Les visages et les corps 
(2013)


Si la mort est toujours un accident, certains nous prennent plus que d’autres par surprise. C’est bien une critique là, pas un article nécrologique, mais la mort inattendue pour son public de Patrice Chéreau, sombre lumière irréversible de la mise en scène, transforme inévitablement la vision du spectacle pourtant dès son titre si vivant. Dans les notices infinies lues vues et entendues après le 7 octobre, il y avait Chéreau parlant, lisant, filmant, bougeant, mais jamais écrivant. Il écrivait, pourtant, et juste. Quoi donc de plus nécessaire que de porter sur scène cette parole peu entendue et compilée alors qu’il était le grand invité du Louvre en 2010, dans les salles duquel il monta Rêve d’automne de Jon Fosse ? Quoi de plus impraticable aussi que cette injonction critique d’écrire ce que c’était ?

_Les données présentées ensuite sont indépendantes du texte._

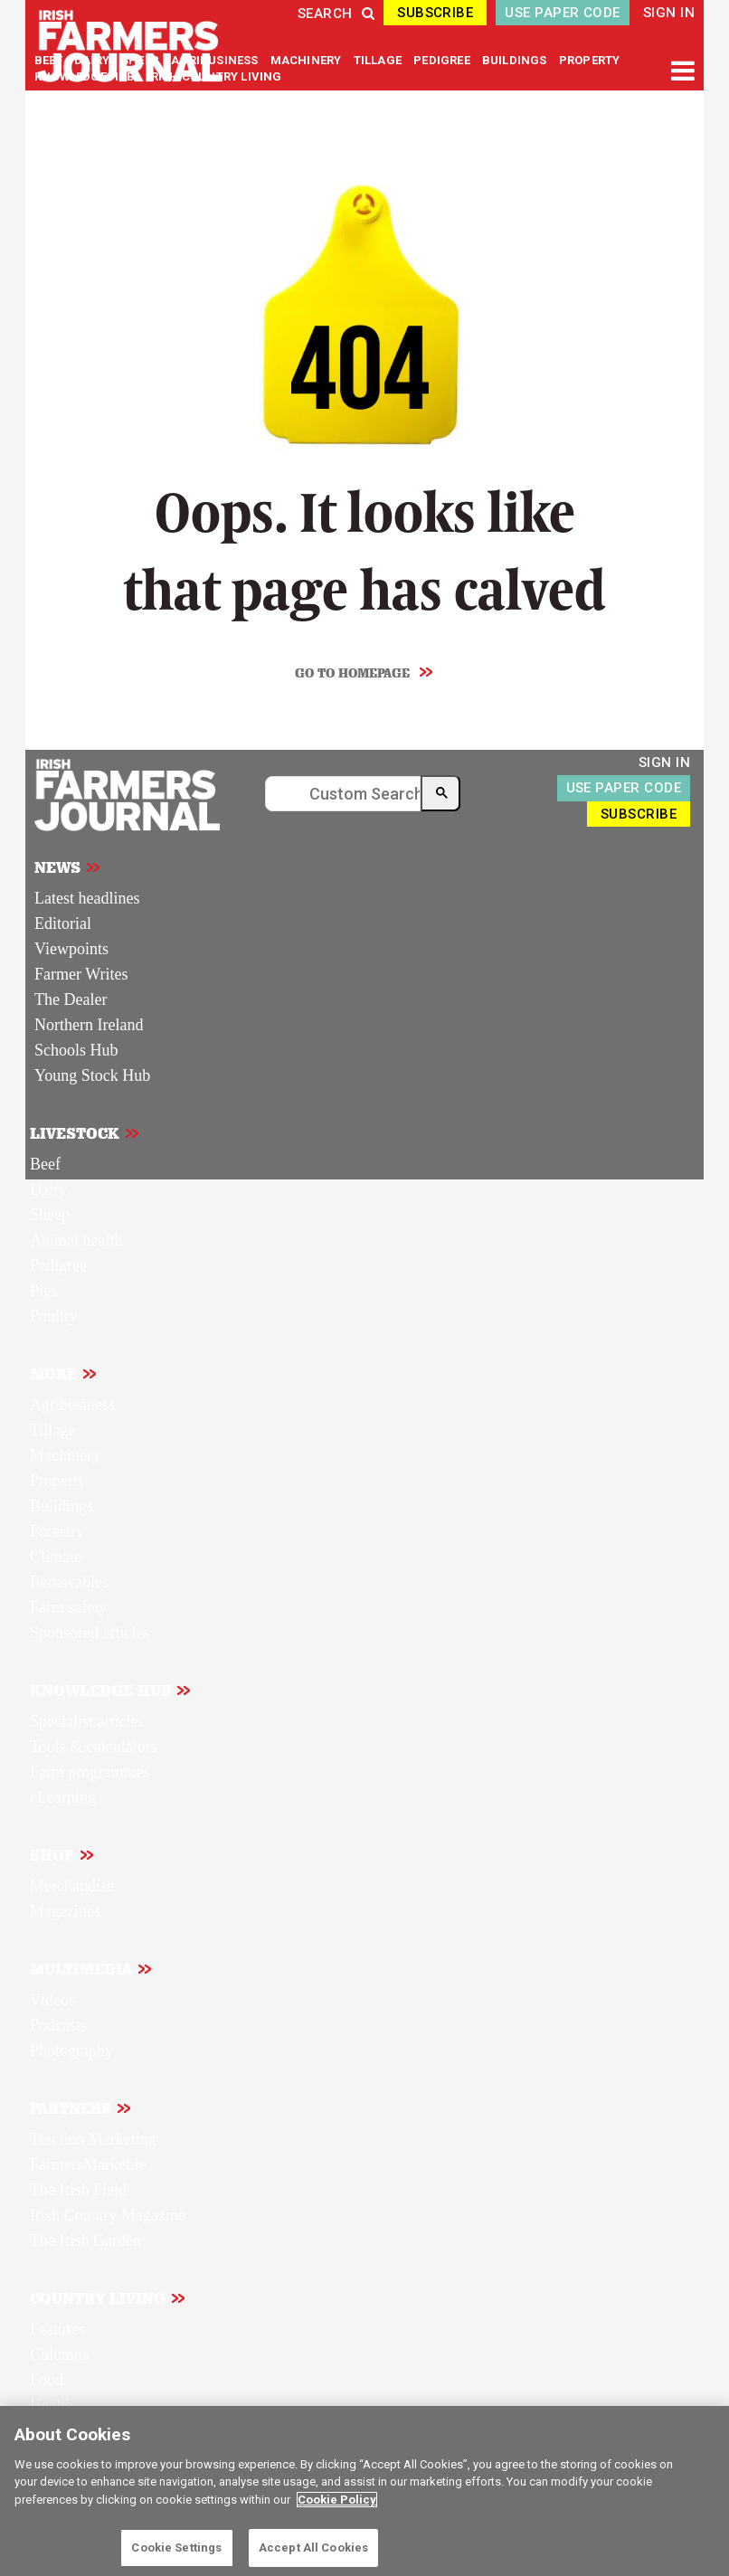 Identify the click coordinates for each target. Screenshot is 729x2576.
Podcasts (58, 2025)
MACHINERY (307, 60)
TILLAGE (379, 60)
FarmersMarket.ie (88, 2164)
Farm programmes (89, 1772)
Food (46, 2380)
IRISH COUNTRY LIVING (214, 76)
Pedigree (58, 1265)
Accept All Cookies (313, 2547)
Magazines (65, 1911)
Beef (45, 1164)
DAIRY (91, 60)
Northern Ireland (88, 1025)
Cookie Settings (176, 2547)
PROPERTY (589, 60)
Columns (59, 2354)
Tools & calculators (93, 1747)
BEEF (49, 60)
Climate (55, 1557)
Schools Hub (76, 1050)
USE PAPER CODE (562, 13)
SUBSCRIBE (435, 13)
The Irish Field (78, 2190)
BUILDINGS (516, 60)
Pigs (44, 1291)
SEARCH (336, 13)
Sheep (50, 1215)
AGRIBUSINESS (215, 60)
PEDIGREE (443, 60)
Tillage (52, 1430)
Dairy (48, 1189)
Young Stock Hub (92, 1075)
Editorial (62, 923)
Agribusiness (72, 1405)
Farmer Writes (81, 974)
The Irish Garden (85, 2240)
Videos (52, 2000)
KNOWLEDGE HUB (84, 76)
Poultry (54, 1316)
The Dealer (70, 999)
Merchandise (72, 1886)
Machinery (65, 1455)
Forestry (57, 1531)
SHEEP (141, 60)
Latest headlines (86, 898)
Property (58, 1481)
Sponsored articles (89, 1633)
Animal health (76, 1240)
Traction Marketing (93, 2139)
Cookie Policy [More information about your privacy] (337, 2499)
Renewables (69, 1582)
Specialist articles (87, 1721)
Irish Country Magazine (107, 2215)
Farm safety (68, 1607)
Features (57, 2329)
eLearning (63, 1797)
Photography (71, 2050)
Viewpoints (71, 949)
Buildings (61, 1506)
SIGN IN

C’était un journal pour que quelque chose reste de ce drôle de métier, de ces drôles de création qui ne s’impriment vraiment que dans les mémoires des spectateurs.

C’était la photographie déchirée en petits morceaux d’un affectif au regard pénétrant et aux mains agrippeuses, qui attendit longtemps le calme et l’amour, et dévoile, jamais dit plus tôt, l’imbrication de sa vie amoureuse et de son travail. « Quand l’autre devient-il indispensable et à quel prix ? ».


C’était Philippe Calvario, avec parfois la même intonation, qui parle en papillonnant de tabouret en fauteuil cassé sur la grande scène étroite, et une petite araignée qui fait descendre son fil et, devant, reste là comme si aussi elle regardait.

C’était un micro sur scène qui servait à dire pas le travail ou la pensée mais seulement l’évolution de la relation affective (sauf à la fin, et alors pourquoi ?) et la musique qui appuie trop alors que le texte suffit seul et que Koltès disait qu’« il faudrait pouvoir être léger ». C’est difficile de mettre en scène une lecture, mais si c’est un texte vigoureux infatigable (et sinon pourquoi le lire ?) comme Coma de Guyotat que Chéreau avait lu au théâtre de la Ville ou Quartett d’Heiner Müller dont il parle, peut-être que le lecteur assis à une table avec une petite lumière c’est assez.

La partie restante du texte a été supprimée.